August 24, 2012
Posted by on
today i’m telling about some basics of Web scraping using python. i use python 2.7. after a googling and exploring python docs i got some interesting results about this.
(Web scraping is a computer software technique of extracting information from websites.)
a simple way to scrap information from web, using built in python library urllib(urlib2).
response = urllib2.urlopen(''http://www.sarathink.wordpress.com'')
html = response.read()
urllib2 is a Python module for fetching URLs (Uniform Resource Locators). It offers a very simple interface, in the form of the urlopen function. This is capable of fetching URLs using a variety of different protocols. It also offers a slightly more complex interface for handling common situations – like basic authentication, cookies, proxies and so on.

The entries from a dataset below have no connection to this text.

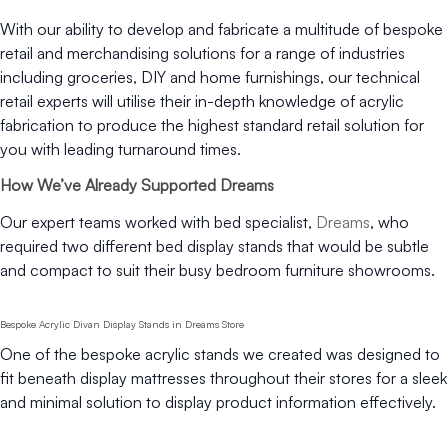
With our ability to develop and fabricate a multitude of bespoke
retail and merchandising solutions for a range of industries
including groceries, DIY and home furnishings, our technical
retail experts will utilise their in-depth knowledge of acrylic
fabrication to produce the highest standard retail solution for
you with leading turnaround times.
How We’ve Already Supported Dreams
Our expert teams worked with bed specialist,
Dreams
, who
required two different bed display stands that would be subtle
and compact to suit their busy bedroom furniture showrooms.
Bespoke Acrylic Divan Display Stands in Dreams Store
One of the bespoke acrylic stands we created was designed to
fit beneath display mattresses throughout their stores for a sleek
and minimal solution to display product information effectively.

These are provided by objects called handlers and openers
Now the real parts start,scrap the data using urls.For that I used BeautiFulSoup.Parsing data is very easy using it.

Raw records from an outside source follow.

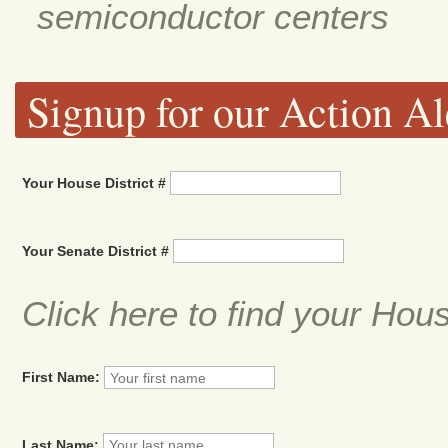
semiconductor centers
Signup for our Action Al
Your House District #
Your Senate District #
Click here to find your Hou
First Name:
Last Name:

Before trying it,you have to install it, download the tarball.
Windows: setup.py install
Ubuntu:sudo apt-get install python-beautifulsoup
Parsing is as simple as below:
from BeautifulSoup import BeautifulSoup
url = "http://iamsarath.blogspot.com"
html = urllib2.urlopen(url).read()
data = BeautifulSoup(html)
It will print whole parsed data of the url.And then you can navigate and collect yours need html tag values from the
soup 🙂 .